Five Ways to Work on Your Book without Actually Writing

BY HANNAH GUY • February 10, 2022

Five Ways to Work on Your Book without Actually Writing

When most people think about a writer, they imagine the stereotypical picture of a person hunched over a computer or notebook, scribbling or typing furiously, surrounded by mountains of research and sticky notes.

Writers, of course, know better.

While we may be writing furiously or surrounded by notes and other research chaos, writers and authors are often working on books when no one else realizes it. In fact, what many might assume is a writer slacking off or napping could potentially be an intense period of deep thought, plotting, developing characters, and even coming up with new and original works.

If you have writer’s block or just need to step away from your desk, here are a few ways you can work on your book without actually writing.

Stare out the window.

This, unsurprisingly, is when writers and authors are deep in thought. We may appear to be looking intently out the window, perhaps at the neighbor’s dog or a particularly lovely bit of shrubbery. But in fact, we are likely mulling over or unraveling some tangled thread of thought. Warn your loved ones: if there is impatient tapping of a pen or a foot, or an intense look, do not interrupt—especially if we are looking for an exact word and we just can’t quite remember what it is. Anyone who chases us off that thread might get bitten. Proceed with caution.

Go for a walk.

A walk can help writers and authors keep their bodies moving, which is a method for some of us to get the words flowing. What looks to others like a leisurely walk can in fact be a deep brainstorming session. I once went for a one-hour walk while mulling over a book idea, poking around plot and whatnot, only to eventually arrive home thinking, Oh, where did the time go? Make sure you are aware of your surroundings, especially if you are walking anywhere near cars.

Wash dishes.

This one, at least in my experience, isn’t limited to washing dishes. This extends to most chores, and the more mundane and repetitive, the better. There’s something to the idea that keeping your hands busy leaves your brain free to focus on other things. So while friends and family simply see a writer raking leaves, there is a good chance that the writer is busy mentally editing and revising their book. Or if they’re feeling extra naughty and sneaky, they’re thinking of a new one that they’re not supposed to be working on. Whatever it is, any repetitive manual task for your hands usually leaves your brain free to wander—and it’s almost worth it to do your chores.

Take a shower.

This is a tricky one for writers. Showers can be a wonderfully relaxing experience with the heat, the steam, the water. It’s great for brainstorming. The downfall of the shower magic is that writers don’t have access to their computer or a notepad in the shower. Nope, you just stand there dripping wet and either bolt for your phone to record your notes or pray that the solution to your gnarly plot mess doesn’t go flitting out of your brain while you dry off.

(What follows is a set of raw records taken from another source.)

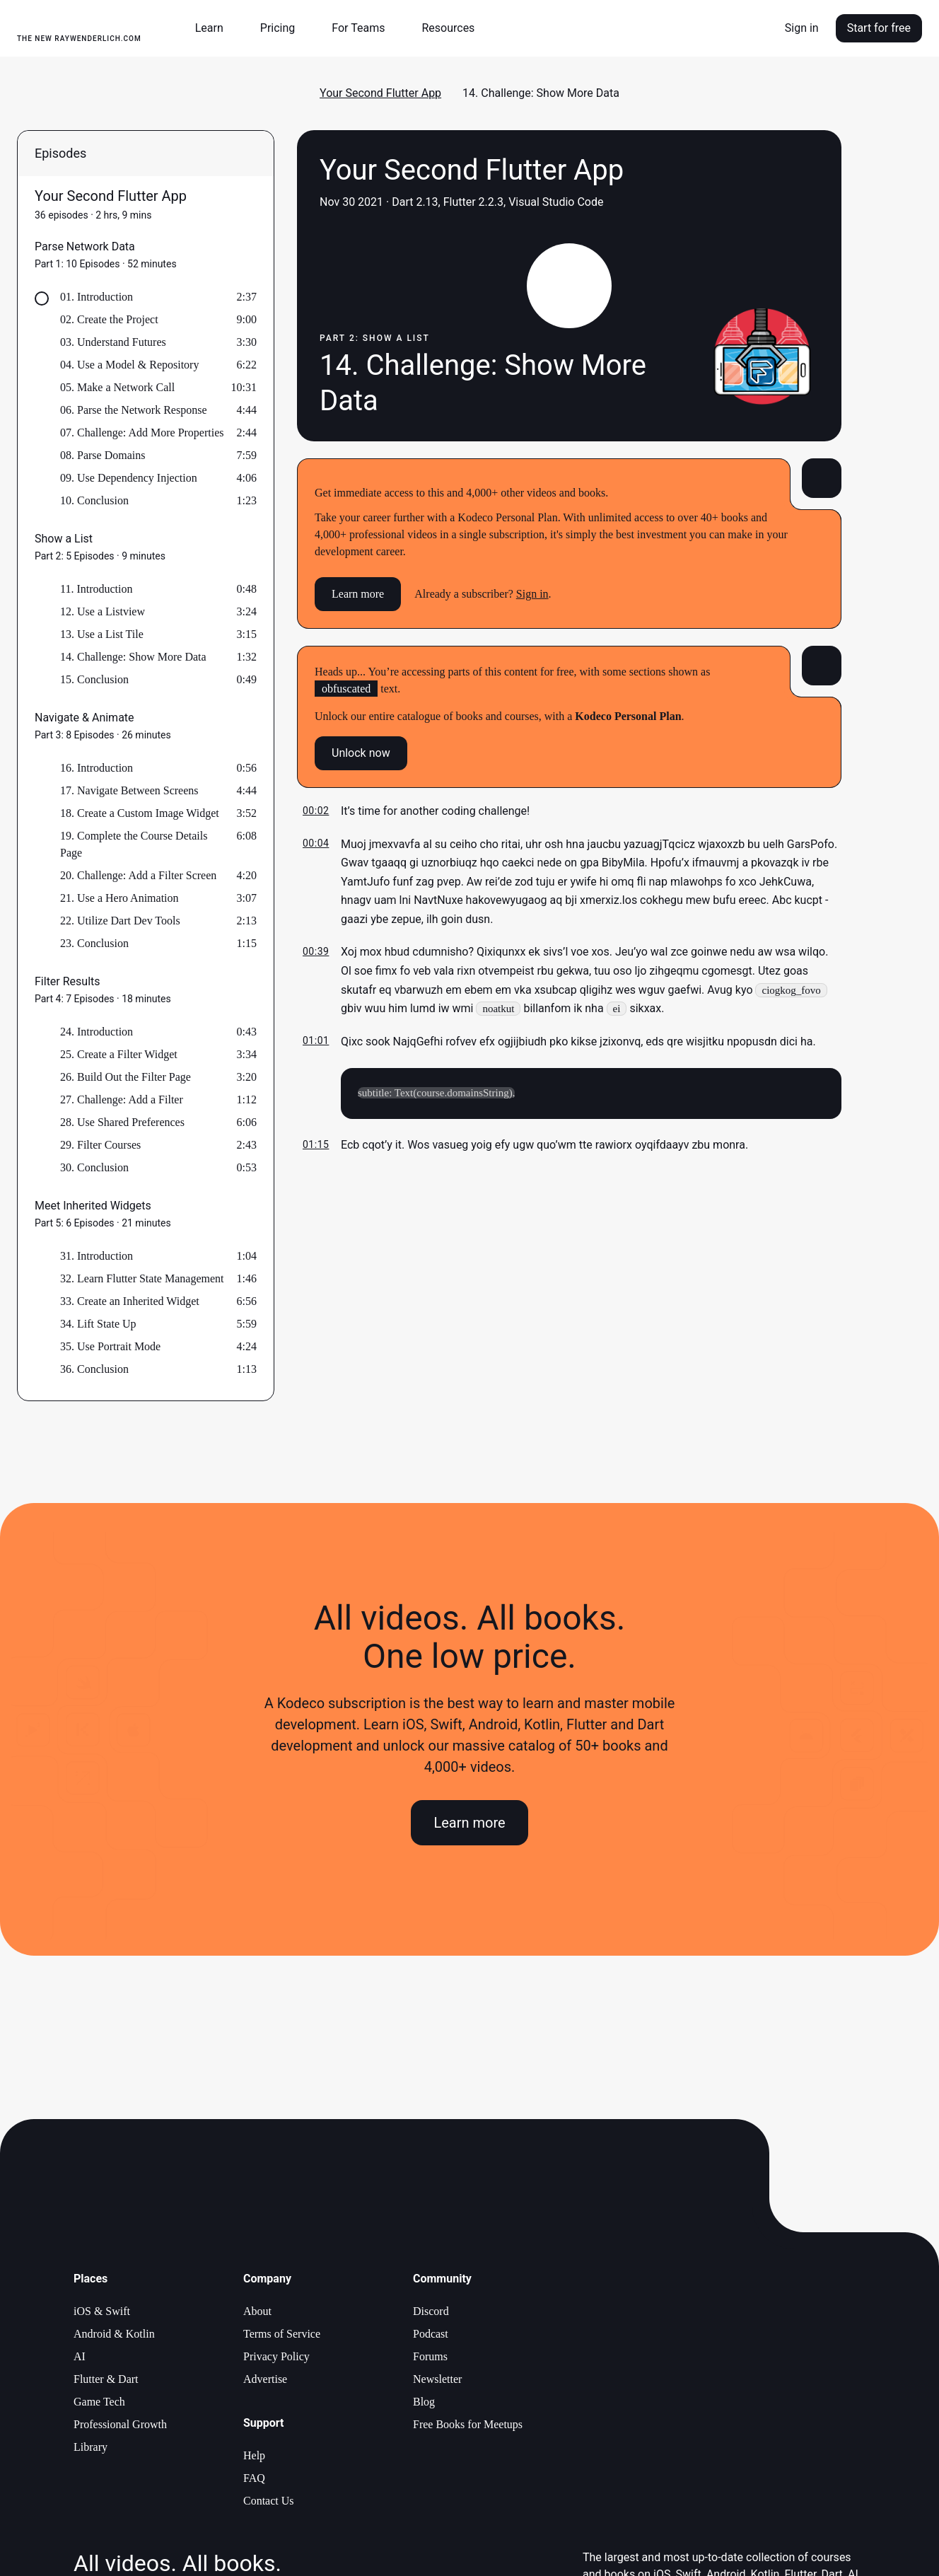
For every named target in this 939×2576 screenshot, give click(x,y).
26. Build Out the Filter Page (125, 1077)
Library (90, 2447)
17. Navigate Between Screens (129, 790)
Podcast (430, 2334)
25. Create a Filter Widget (118, 1054)
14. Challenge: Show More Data (133, 657)
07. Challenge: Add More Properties (142, 433)
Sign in (802, 28)
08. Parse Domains (102, 455)
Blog (424, 2402)
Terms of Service (281, 2334)
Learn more (358, 594)
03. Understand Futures (113, 342)
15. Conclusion (94, 679)
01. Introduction (96, 297)
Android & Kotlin (114, 2334)
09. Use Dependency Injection (128, 478)
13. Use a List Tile (102, 634)
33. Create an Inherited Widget (129, 1301)
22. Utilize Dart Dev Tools (120, 921)
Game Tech (99, 2402)
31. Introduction (96, 1256)
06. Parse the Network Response (133, 410)
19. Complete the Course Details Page (133, 844)
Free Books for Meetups (468, 2424)
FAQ (254, 2478)
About (257, 2311)
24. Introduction (96, 1032)
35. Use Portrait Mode (110, 1346)
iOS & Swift (102, 2311)
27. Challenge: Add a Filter (121, 1099)
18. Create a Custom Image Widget (139, 813)
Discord (431, 2311)
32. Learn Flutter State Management (141, 1278)
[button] (215, 28)
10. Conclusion (94, 500)
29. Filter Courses (100, 1145)
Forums (430, 2356)
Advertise (265, 2379)
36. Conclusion (94, 1369)
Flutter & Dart (106, 2379)
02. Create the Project (109, 319)
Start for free (879, 28)
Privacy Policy (276, 2356)
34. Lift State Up (98, 1324)
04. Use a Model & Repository (129, 365)
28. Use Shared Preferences (122, 1122)
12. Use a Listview (102, 611)
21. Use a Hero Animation (119, 898)
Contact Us (268, 2501)
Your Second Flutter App (380, 93)
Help (254, 2455)
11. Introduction (96, 589)
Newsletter (437, 2379)
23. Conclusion (94, 943)
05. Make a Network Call (117, 387)
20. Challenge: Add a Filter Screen (138, 875)
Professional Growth (120, 2424)
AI (80, 2356)
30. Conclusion (94, 1167)
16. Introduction (96, 768)
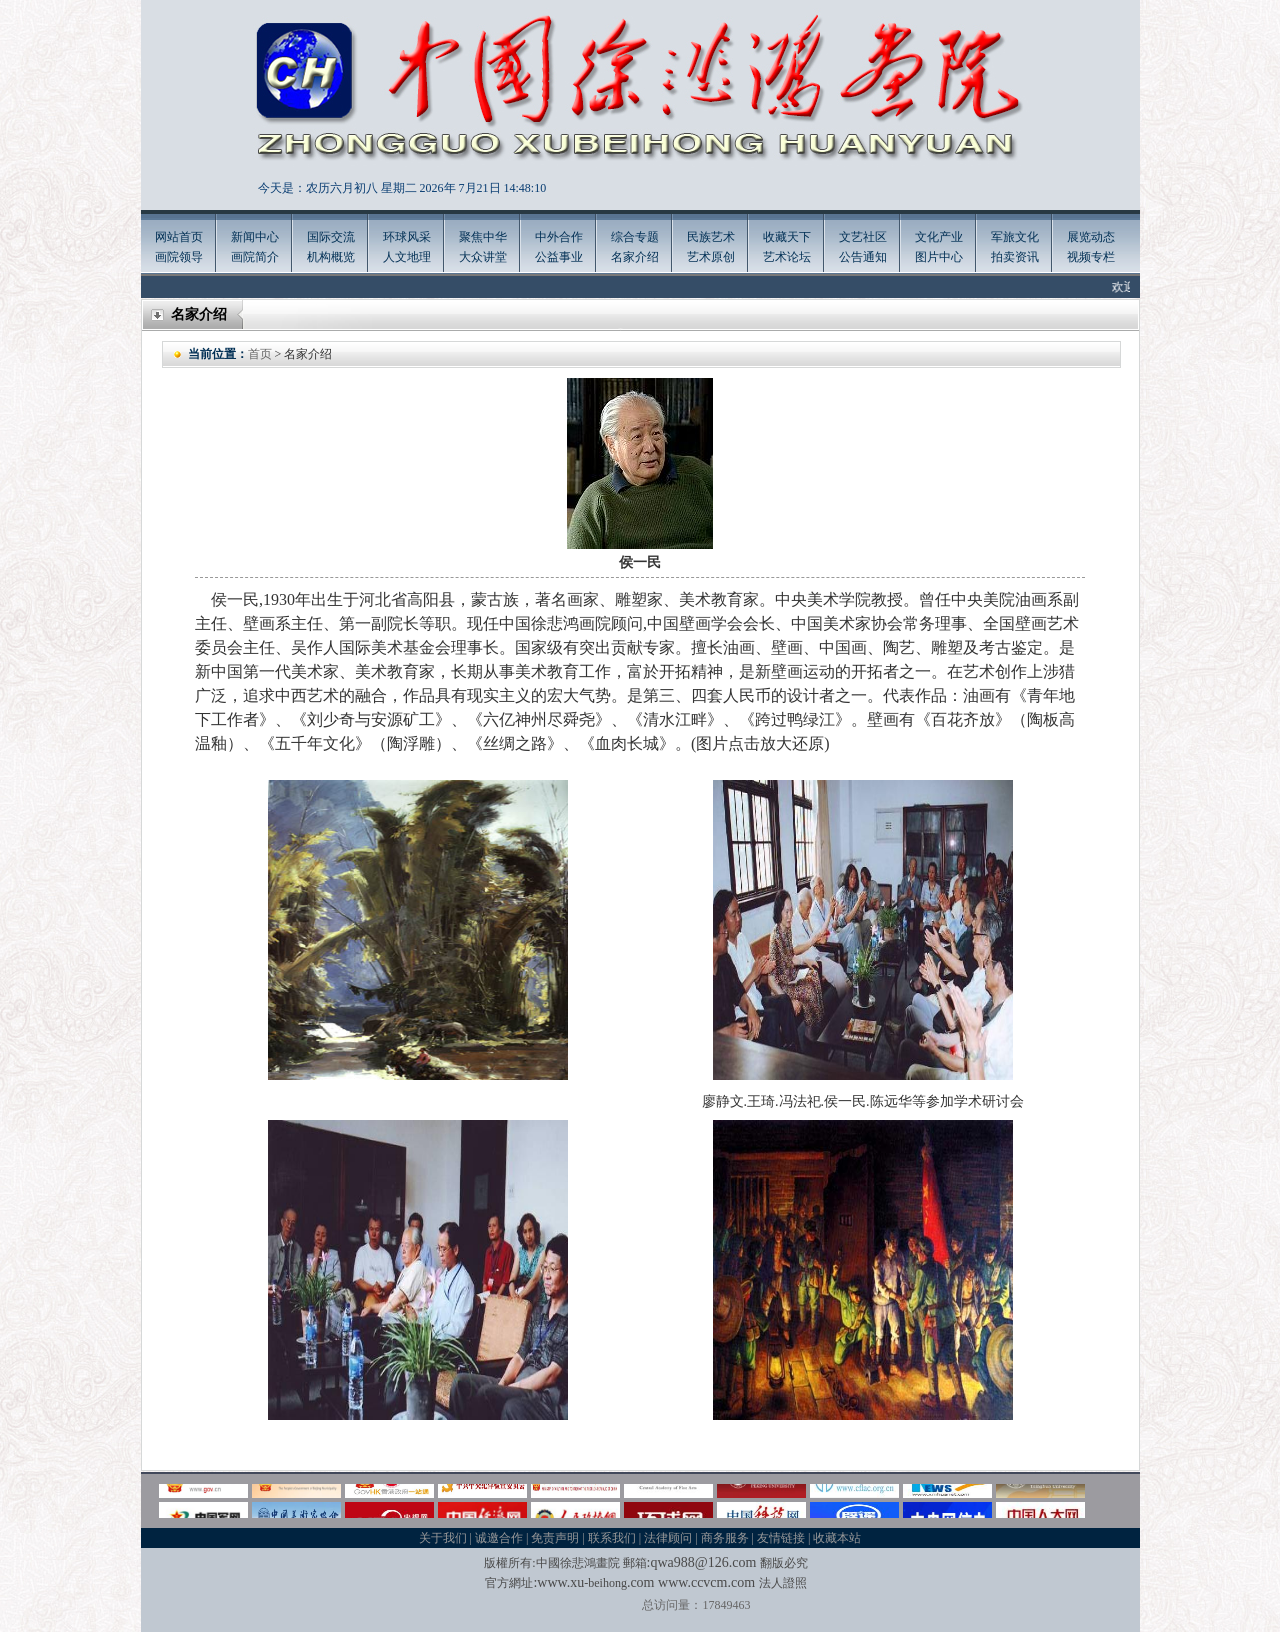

Jot down notes right before you fall asleep.

There is a particularly interesting phase of sleep called the hypnagogic state. Just as we fall asleep, we may hear music or voices, see strange images or flashes of light, or feel like we’re spinning or falling.

If you’re a writer, this is sometimes a really great time to get a flash of an incredible book idea or a nifty plot twist. But if you thought holding on to your ideas in the shower was hard, try it just as you’ve drifted off to sleep.

“I’ll remember it in the morning” usually fails. And for those of us stricken by flashes of insight often enough to keep a notepad or phone by the bed for notes, we face one of two challenges: jerking ourselves awake quickly enough to still have a grasp on the idea or, if note-taking is successful, deciphering our notes the next morning. Whether it’s terrible writing-in-the-dark scrawls or simply one or two infuriatingly vague words, there’s a good chance the notes you left for yourself may never be retrievable. I once woke to find I had scribbled the word “bags” on a notepad, and it haunts me to this day.

Writers can find inspiration and time to work almost anywhere. It’s one of the many gifts of our profession.

It’s not all just scribbling or typing desperately. It’s not always poring over books and notes. Because one of the best ways for a writer to work on their book is in their head. Our brains are our best computers, our favorite offices. And for most of us, writing is the absolute best kind of work—even when we're not actually writing.